Under this blueprint, sovereign wealth funds such as Singapore’s GIC Pte and Abu Dhabi Investment Authority will pay no taxes on what they earn from Indian infrastructure investment made before 2024, even though domestic investors were miffed the budget didn’t scrap their long-term capital gains tax.
Financiers in Mumbai are upset that the budget did little to clear the jammed arteries of credit. But yield-starved overseas investors will get full access to parts of the rupee-denominated Indian government bond market, where 10-year yields are a juicy 6.6%. The overseas participation ceiling on corporate bonds, currently limited to 9%, will rise to 15%. A Saudi Aramco-style initial public offering of the Life Insurance Corp., a state-owned former monopoly with $434 billion in assets, would add to Wall Street banks’ bragging rights.
The locals will have to sacrifice, though.

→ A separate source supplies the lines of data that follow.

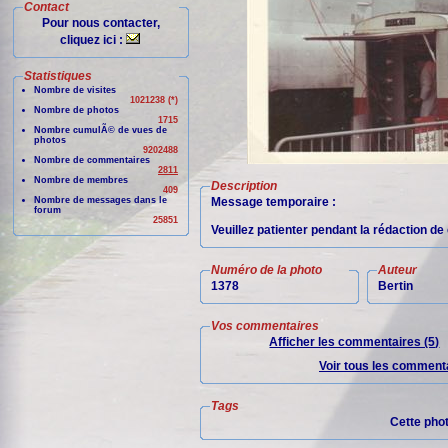
Contact
Pour nous contacter,
cliquez ici :
Statistiques
Nombre de visites
1021238 (*)
Nombre de photos
1715
Nombre cumulÃ© de vues de
photos
9202488
Nombre de commentaires
2811
Nombre de membres
Description
409
Nombre de messages dans le
Message temporaire :
forum
25851
Veuillez patienter pendant la rédaction d
Numéro de la photo
Auteur
1378
Bertin
Vos commentaires
Afficher les commentaires (5)
Voir tous les commenta
Tags
Cette pho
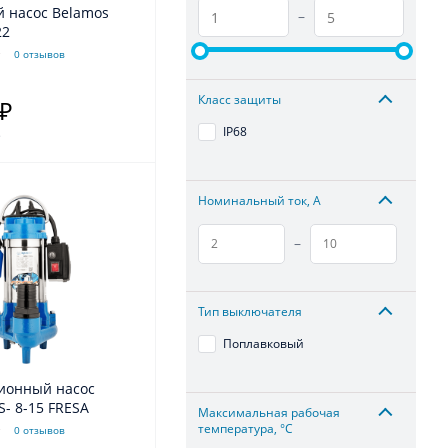
 насос Belamos
–
22
0 отзывов
Класс защиты
 ₽
IP68
.
Номинальный ток, А
–
Тип выключателя
Поплавковый
ионный насос
rio ADS- 8-15 FRESA
Максимальная рабочая
температура, °С
0 отзывов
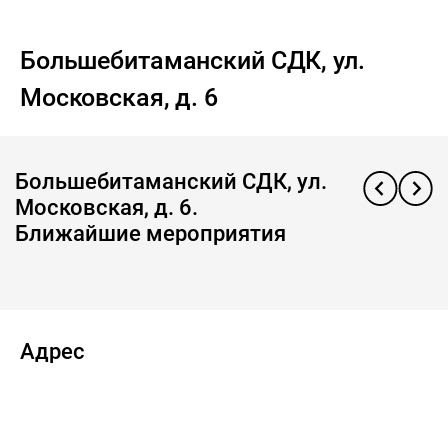
Большебитаманский СДК, ул.
Московская, д. 6
Большебитаманский СДК, ул.
Московская, д. 6.
Ближайшие мероприятия
Адрес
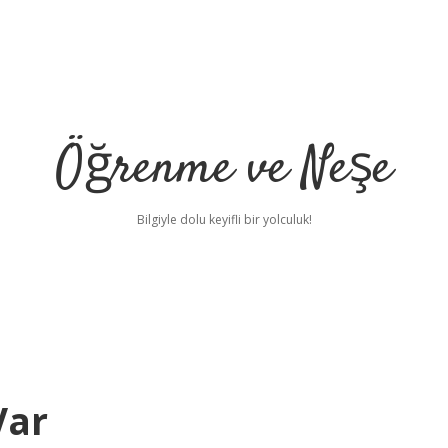
Öğrenme ve Neşe
Bilgiyle dolu keyifli bir yolculuk!
Var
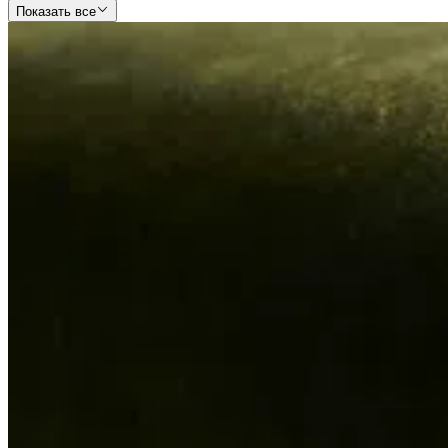
Показать все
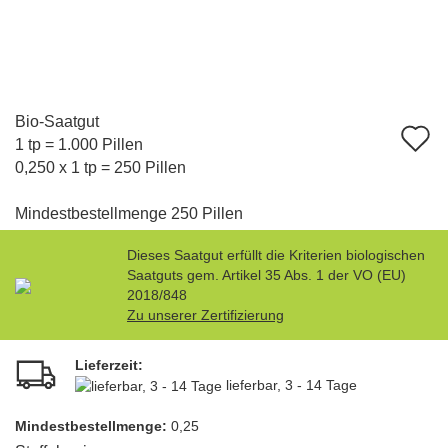
Bio-Saatgut
A
1 tp = 1.000 Pillen
d
0,250 x 1 tp = 250 Pillen
M
Mindestbestellmenge 250 Pillen
Dieses Saatgut erfüllt die Kriterien biologischen
Saatguts gem. Artikel 35 Abs. 1 der VO (EU)
2018/848
Zu unserer Zertifizierung
Lieferzeit:
lieferbar, 3 - 14 Tage
Mindest­bestellmenge:
0,25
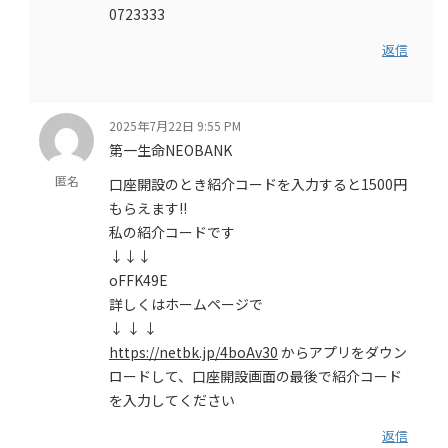
0723333
返信
2025年7月22日 9:55 PM
第一生命NEOBANK
匿名
口座開設のとき紹介コードを入力すると1500円
もらえます!!
私の紹介コードです
↓↓↓
oFFK49E
詳しくはホームページで
↓ ↓ ↓
https://netbk.jp/4boAv30
からアプリをダウン
ロードして、口座開設画面の最後で紹介コード
を入力してください
返信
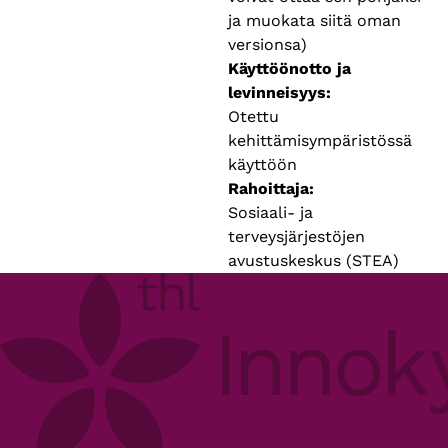
ja muokata siitä oman
versionsa)
Käyttöönotto ja
levinneisyys
Otettu
kehittämisympäristössä
käyttöön
Rahoittaja
Sosiaali- ja
terveysjärjestöjen
avustuskeskus (STEA)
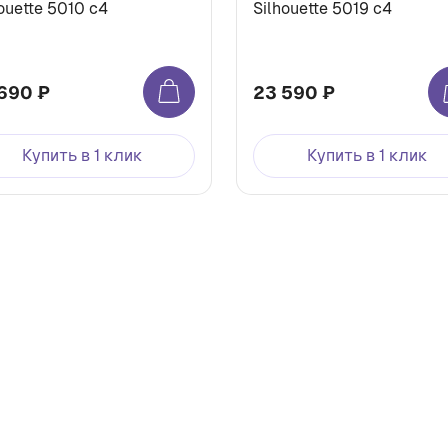
ouette 5010 с4
Silhouette 5019 c4
690 ₽
23 590 ₽
Купить в 1 клик
Купить в 1 клик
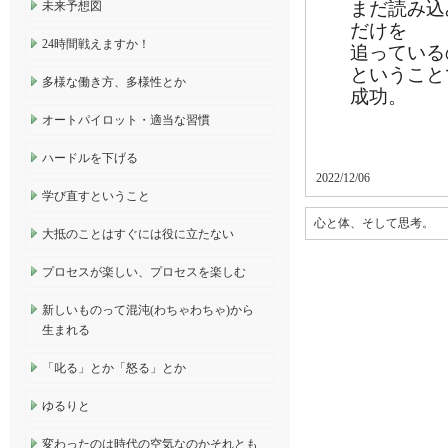
まだ読み込
未来予想図
だけを
24時間戦えますか！
追っている
ということ
多様な働き方、多様性とか
成功。
オートパイロット・適当な習慣
ハードルを下げる
2022/12/06
学び直すということ
心と体、そして思考。
大抵のことはすぐには役に立たない
プロセスが楽しい、プロセスを楽しむ
新しいものって混沌(わちゃわちゃ)から
生まれる
「叱る」とか「怒る」とか
ゆるりと
変わったのは時代の空気なのかそれとも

Funding has been cut for a rural job guarantee program even as widespread agrarian distress weighs on demand for everything from toothpaste to biscuits. The urban middle class got thrown a carrot of lower tax rates, but it’s only for those who give up existing exemptions. Most people won’t. Dividend earners will, in fact, pay higher taxes as well as a levy — albeit one they can offset against their tax bill — on sending money overseas for education or holidays.
Except for a renewed commitment to affordable housing, Modi’s government provided little demand stimulus. Existing bottlenecks remain, including a large overhang of unfinished homes. A bold rescue of troubled shadow banks, which are clogging up credit, isn’t in the cards. The planned 10.85 trillion rupees ($152 billion) of capital expenditure is expected to grow by just 2.4%.
Break it down, and the 6.73 trillion rupee outlay of public-sector companies will shrink by 5%. The remaining 4.12 trillion rupees of capital spending funded out of budgetary resources will grow, but 5% of it will go to propping up dying state-run telecom companies. With the private sector refusing to invest, such poor-quality public expenditure won’t pull up growth in nominal gross domestic product — which is what matters for tax collections — to the targeted 10% rate, from a four-decade low of 7.5% in the fiscal year that ends March 31.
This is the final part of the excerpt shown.